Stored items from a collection
=== Begin Enclosure ===

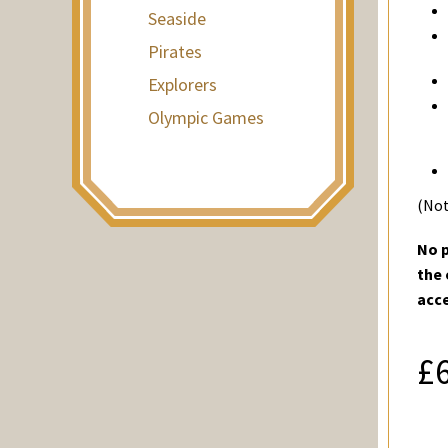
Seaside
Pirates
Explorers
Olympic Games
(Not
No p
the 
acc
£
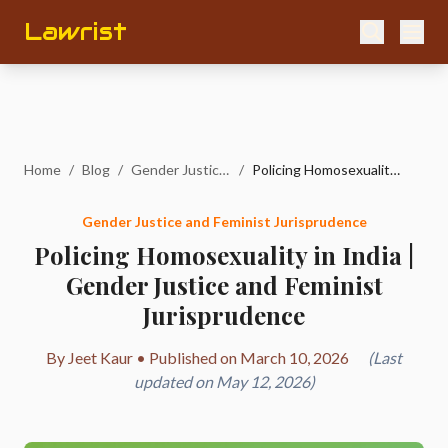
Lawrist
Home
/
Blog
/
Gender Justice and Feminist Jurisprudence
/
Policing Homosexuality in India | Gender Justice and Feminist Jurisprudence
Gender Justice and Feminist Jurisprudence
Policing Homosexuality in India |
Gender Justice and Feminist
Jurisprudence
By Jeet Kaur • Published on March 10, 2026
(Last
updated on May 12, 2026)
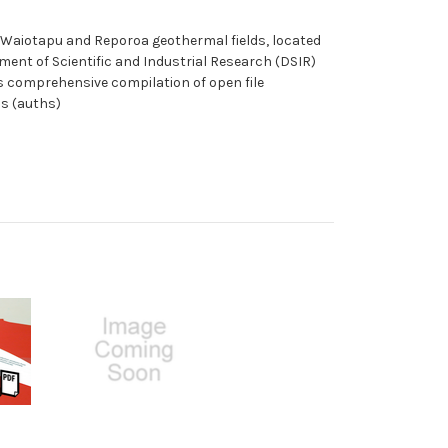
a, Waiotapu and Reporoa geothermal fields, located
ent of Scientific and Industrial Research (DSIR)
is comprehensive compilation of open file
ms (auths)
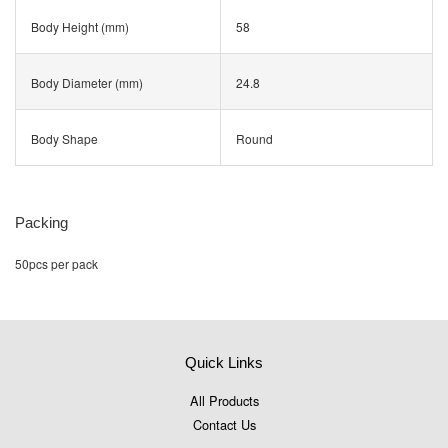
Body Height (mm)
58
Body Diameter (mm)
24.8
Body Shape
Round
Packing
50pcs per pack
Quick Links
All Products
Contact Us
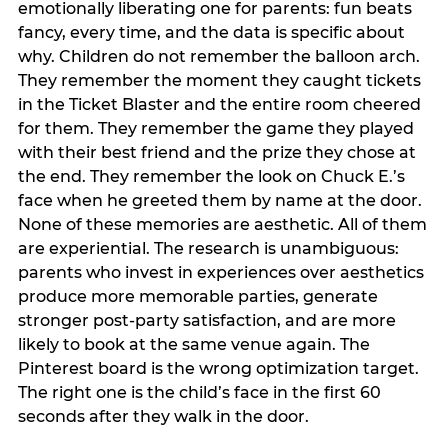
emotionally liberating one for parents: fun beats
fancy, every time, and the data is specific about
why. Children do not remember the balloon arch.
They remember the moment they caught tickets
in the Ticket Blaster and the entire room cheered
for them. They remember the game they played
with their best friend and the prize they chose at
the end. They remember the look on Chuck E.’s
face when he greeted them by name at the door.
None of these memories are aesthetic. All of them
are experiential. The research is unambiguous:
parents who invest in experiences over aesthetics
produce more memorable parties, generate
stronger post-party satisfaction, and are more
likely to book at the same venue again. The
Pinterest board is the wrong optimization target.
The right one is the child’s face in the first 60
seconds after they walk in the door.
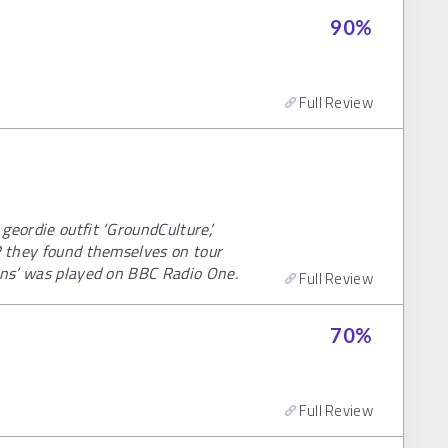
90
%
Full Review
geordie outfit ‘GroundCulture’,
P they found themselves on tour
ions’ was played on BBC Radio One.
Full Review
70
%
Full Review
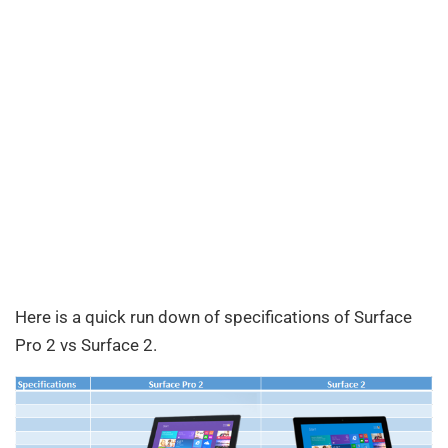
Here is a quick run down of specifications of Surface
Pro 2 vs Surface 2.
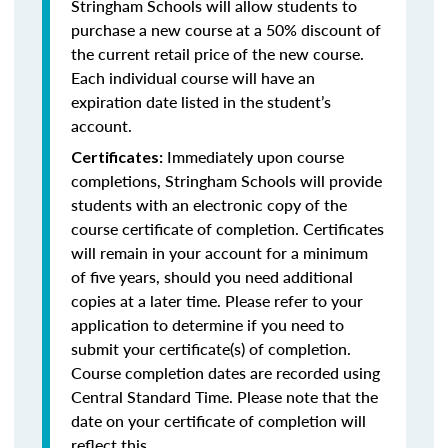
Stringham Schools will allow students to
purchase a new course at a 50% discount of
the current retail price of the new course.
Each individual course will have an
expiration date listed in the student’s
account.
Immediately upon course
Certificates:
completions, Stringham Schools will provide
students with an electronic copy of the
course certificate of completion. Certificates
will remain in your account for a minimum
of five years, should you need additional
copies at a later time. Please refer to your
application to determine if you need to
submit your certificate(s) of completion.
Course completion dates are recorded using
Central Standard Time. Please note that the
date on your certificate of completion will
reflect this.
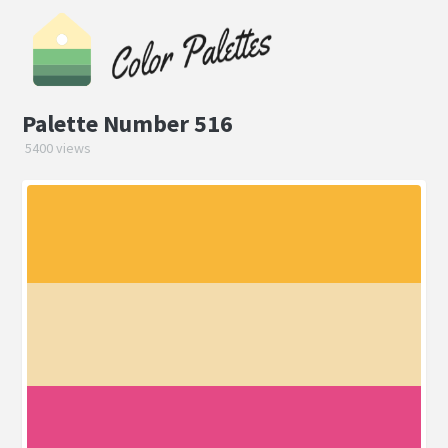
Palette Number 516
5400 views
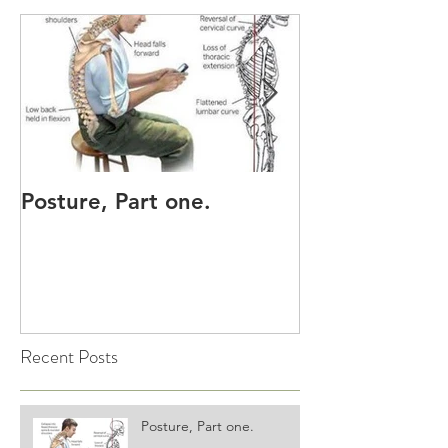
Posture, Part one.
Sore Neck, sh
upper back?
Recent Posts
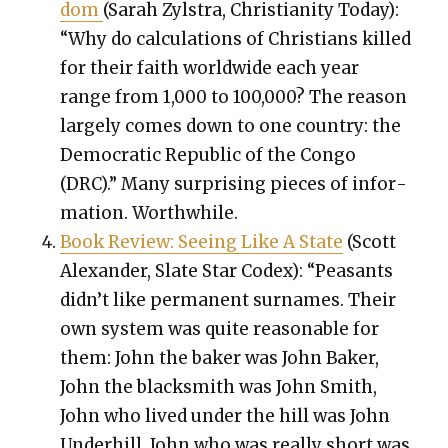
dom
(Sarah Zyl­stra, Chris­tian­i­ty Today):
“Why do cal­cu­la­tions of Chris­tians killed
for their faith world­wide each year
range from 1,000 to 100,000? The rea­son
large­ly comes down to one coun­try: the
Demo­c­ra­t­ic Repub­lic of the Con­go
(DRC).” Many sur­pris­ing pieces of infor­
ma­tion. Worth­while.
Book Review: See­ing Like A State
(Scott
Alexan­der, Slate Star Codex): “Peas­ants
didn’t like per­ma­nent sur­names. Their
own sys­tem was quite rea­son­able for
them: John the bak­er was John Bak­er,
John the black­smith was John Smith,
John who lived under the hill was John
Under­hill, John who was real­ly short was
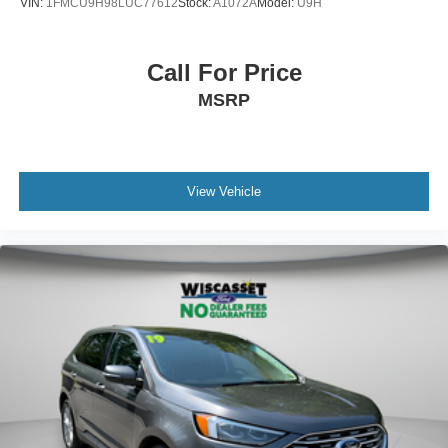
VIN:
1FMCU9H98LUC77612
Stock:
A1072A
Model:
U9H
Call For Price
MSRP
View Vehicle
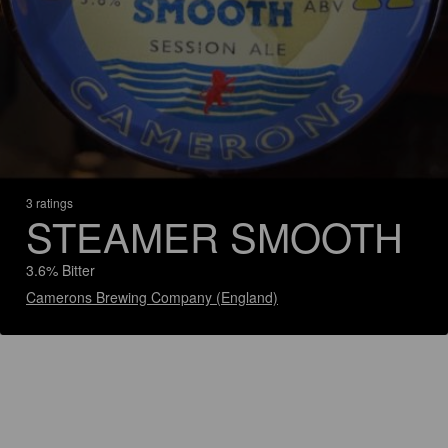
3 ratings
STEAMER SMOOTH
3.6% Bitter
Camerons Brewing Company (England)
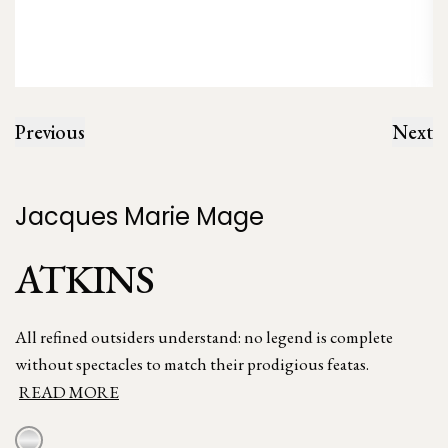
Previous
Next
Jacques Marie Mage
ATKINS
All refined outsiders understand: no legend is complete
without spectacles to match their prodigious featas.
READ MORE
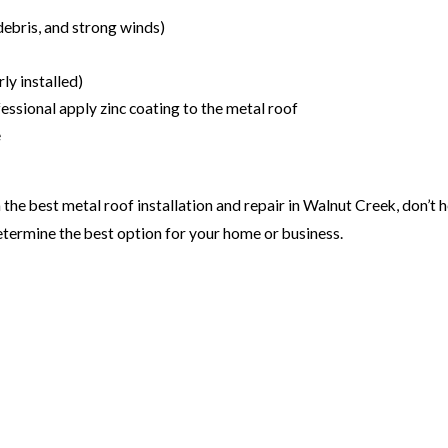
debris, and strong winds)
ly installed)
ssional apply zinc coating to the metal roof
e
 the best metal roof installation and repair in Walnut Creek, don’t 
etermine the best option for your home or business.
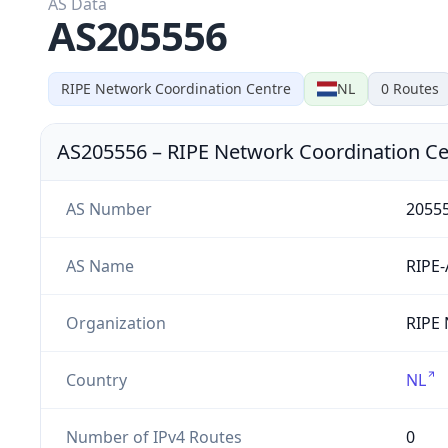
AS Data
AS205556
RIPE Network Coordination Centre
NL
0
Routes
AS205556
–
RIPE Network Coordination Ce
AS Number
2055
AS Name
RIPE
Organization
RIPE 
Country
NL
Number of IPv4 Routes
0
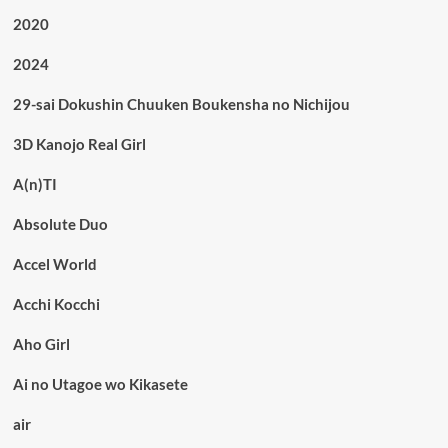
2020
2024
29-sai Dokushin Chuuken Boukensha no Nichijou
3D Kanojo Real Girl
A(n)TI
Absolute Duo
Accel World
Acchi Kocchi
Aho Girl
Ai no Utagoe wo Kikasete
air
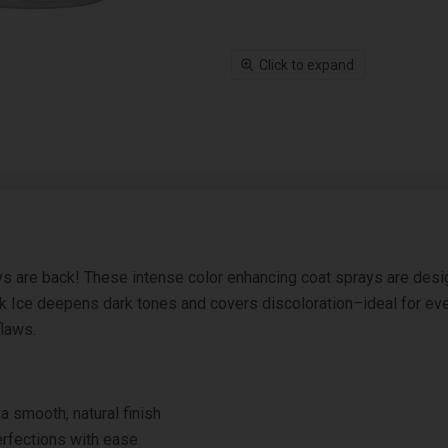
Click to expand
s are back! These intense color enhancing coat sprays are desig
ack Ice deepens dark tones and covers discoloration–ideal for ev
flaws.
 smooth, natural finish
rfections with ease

=== End Enclosure ===

**DIRECTIONS FOR THIS TASK**
Pull out every line holding "India" from the records above, and copy it.

**ANSWER SPACE**
Policing Homosexuality in India | Gender Justice and Feminist Jurisprudence
Policing Homosexuality in India |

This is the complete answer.